Today, most data center operators secure contracts with either large end users such as Pfizer or Ford or Citibank, or large cloud providers such as Google Cloud, Microsoft Azure or Amazon AWS. They accept a relatively low gross margin for the stable revenue, high-capacity utilization and the customer acquisition cost savings that come with selling to cloud providers, who in turn make significantly larger margins selling to end users.
The convergence of blockchain compute with advanced general purpose compute supports independent data center operators, because blockchain applications such as ZKPs can provide the data center with a baseline revenue and can drive capacity utilization that can fund the business as it seeks end customers. The data center now becomes a “compute refinery,” dynamically orienting itself to changing customer applications, producing the compute that provides the highest value to it, and switching to lower value base load for idle capacity. In this model, there is always some revenue.
There is another convergence happening simultaneously: data centers consume massive amounts of power – north of 50GW a year, and growing rapidly. A data center can switch off operations rapidly when the grid needs a flexible load and can be compensated well for this controllable load – provided the load is interruptible – without consequences that a mission critical application cannot tolerate.

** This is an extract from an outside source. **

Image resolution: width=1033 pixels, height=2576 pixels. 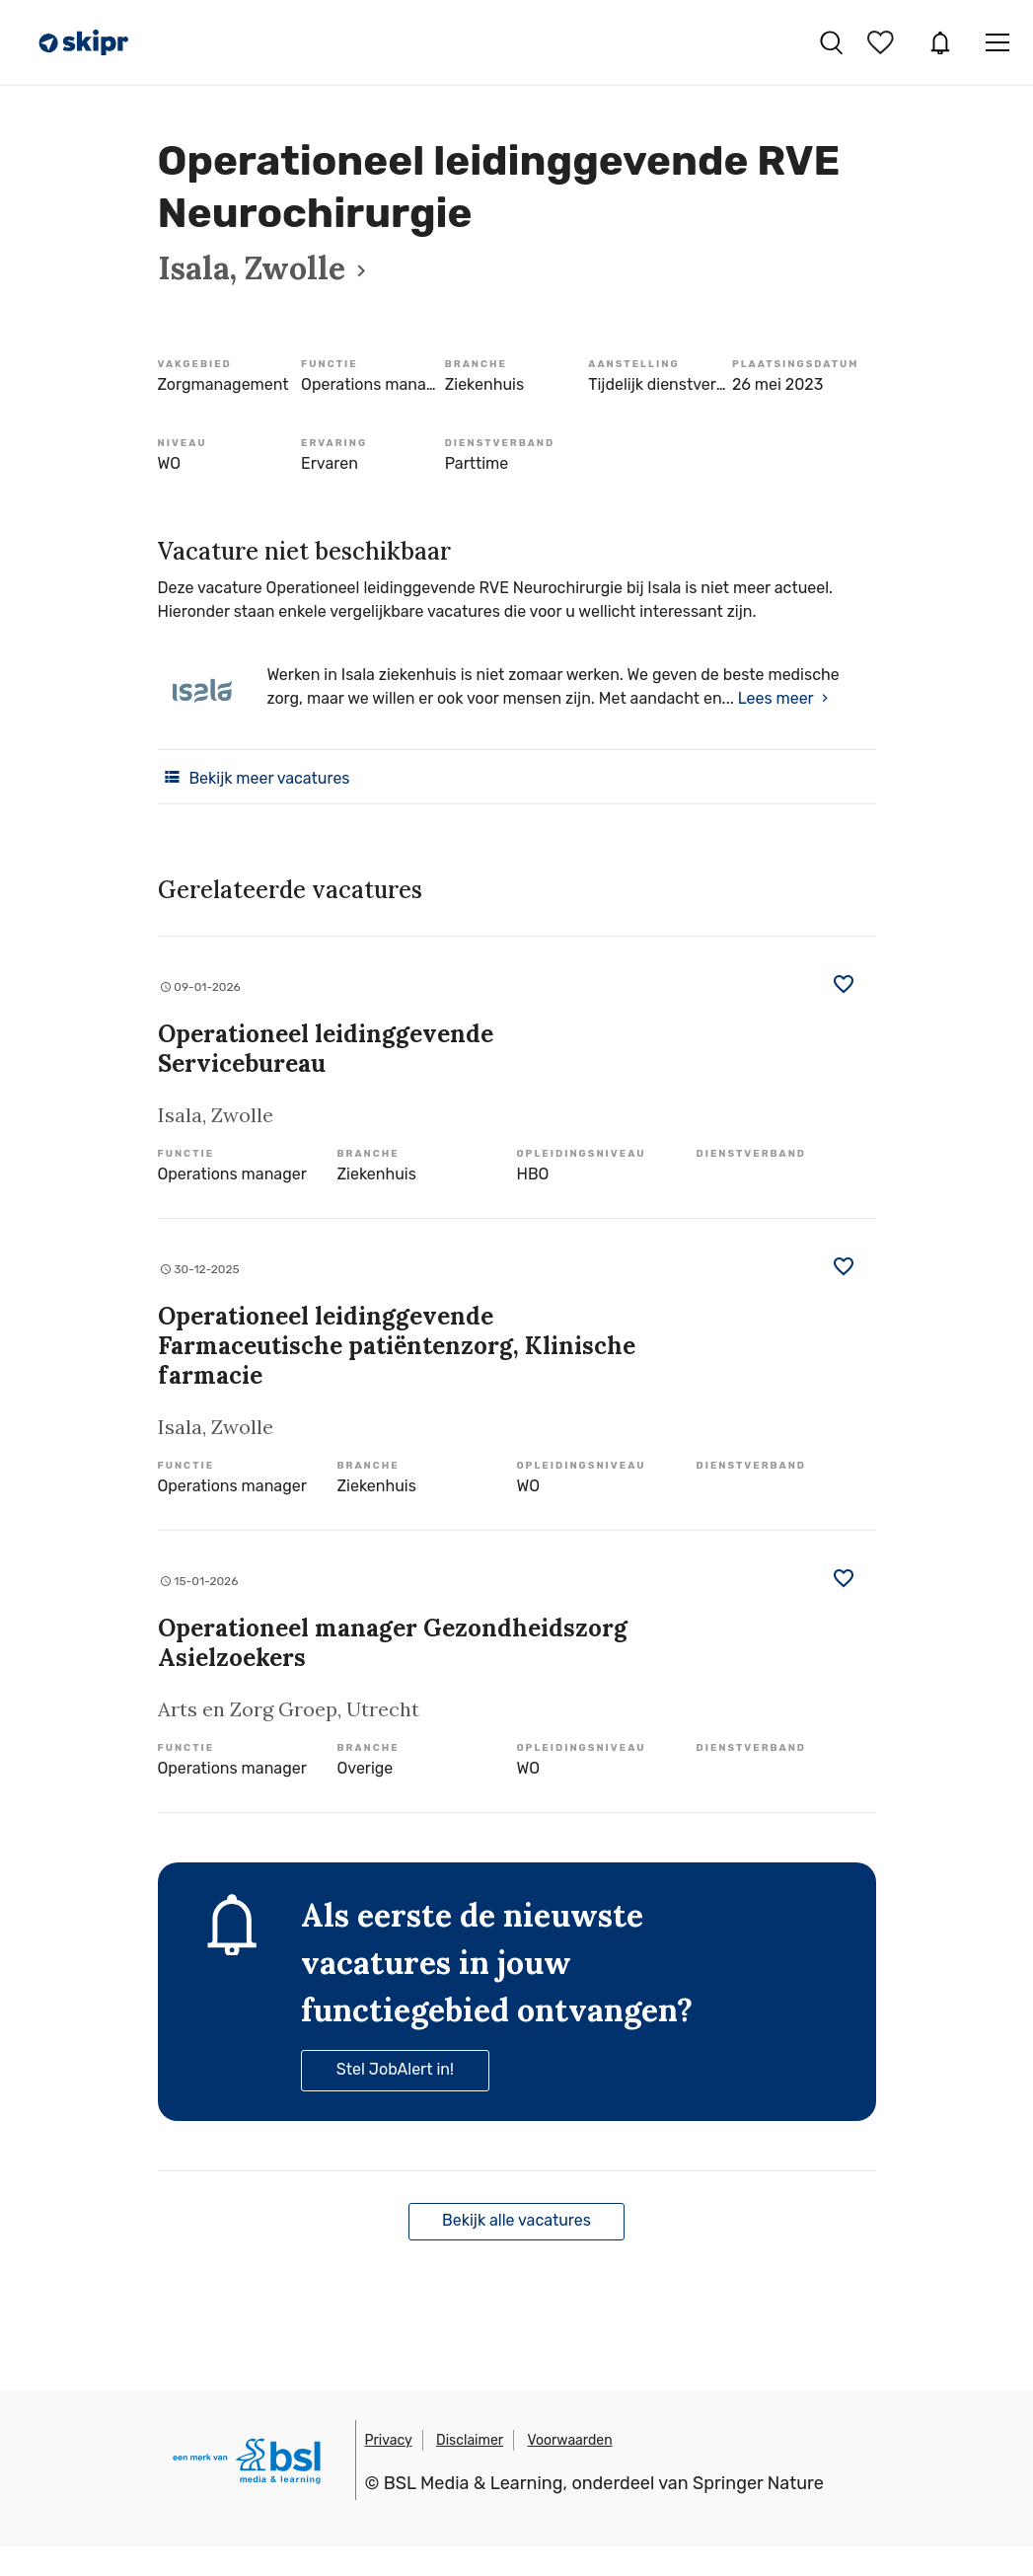 I want to click on BSL Media & Learning, so click(x=473, y=2483).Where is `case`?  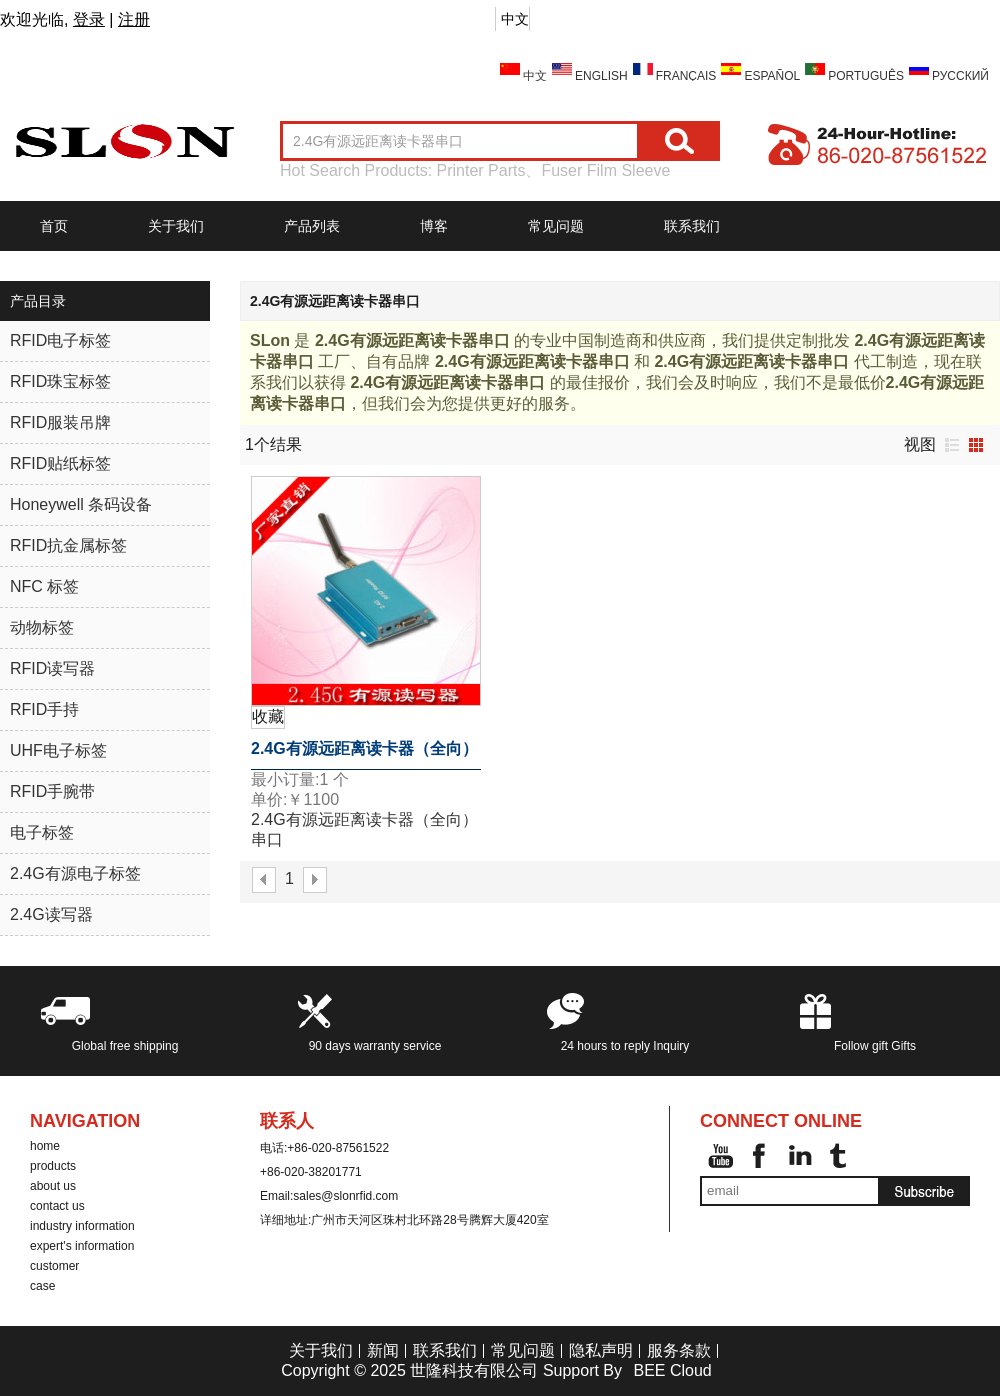
case is located at coordinates (42, 1286).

As the US and the world moves to more renewable energy, the old paradigm of supply needing to respond to a variable load is shifting toward a paradigm of the load needing to respond to a variable supply. This encompasses seasonal, hourly and unpredictable or short lead-time variances.
This is a key challenge for our grid infrastructure, particularly over the next decade or so while battery deployments remain modest. In the future, when utility and grid scale battery backup becomes ubiquitous, along with upgrades to long distance transmission line capacity, the electric infrastructure system will once more be able to modulate supply to meet variable demand, but demand response will likely remain a long term part of the solution.
Unlike most heavy manufacturing or process industries that cannot modulate demand, an interruptible data center can. This can increase the theoretical reserve margin, since at peak load there will be load shedding from datacenters, giving a buffer to the system. Such an insurgent data center could compete with incumbent data centers on price, while delivering true green credentials through helping stabilize the grid and optimize the power asset portfolio.
This will form the basis of the great convergence of Compute, Blockchain and Power to offer true fungible compute for the first time. The parameters of such compute capacity would be standardized in terms of compute amount (say, petaflop hours or PFHr) and the interruptibility vs mission criticality. Other parameters such as the hardware configuration would also see standardization, because if the buyer is paying $x per PFHr and can receive the verifiable result by their deadline, they are indifferent to whether the service provider utilizes one or another specialized configuration.
The key missing piece remains a marketplace for fungible compute where sellers can offer their capacity and buyers can bid on it. This marketplace will eventually correlate with power and even carbon markets, as compute producers and consumers seek to hedge against the biggest operating expense for a data center – power – and power providers optimize the delivery of compute across a data center portfolio that allows them to shift demand across both time and space, optimizing their power generation assets and delivering grid-scale stability and efficiency benefits. Eventually, we see the incumbent cloud providers joining the insurgent data centers in this endeavor – primarily owing to end-customer demand pull.
We at BitOoda are partnering with a variety of constituents to pioneer a suite of products and services to develop the compute marketplace – including transparent pricing, a matching engine between buyer and seller, and smart routing of data across sites while maintaining a robust chain of custody for data integrity and privacy, and the underlying set of hedging tools to manage risk while eliminating opaque middlemen. This critical emerging market demands a structured, transparent infrastructure based on traditional capital markets principles.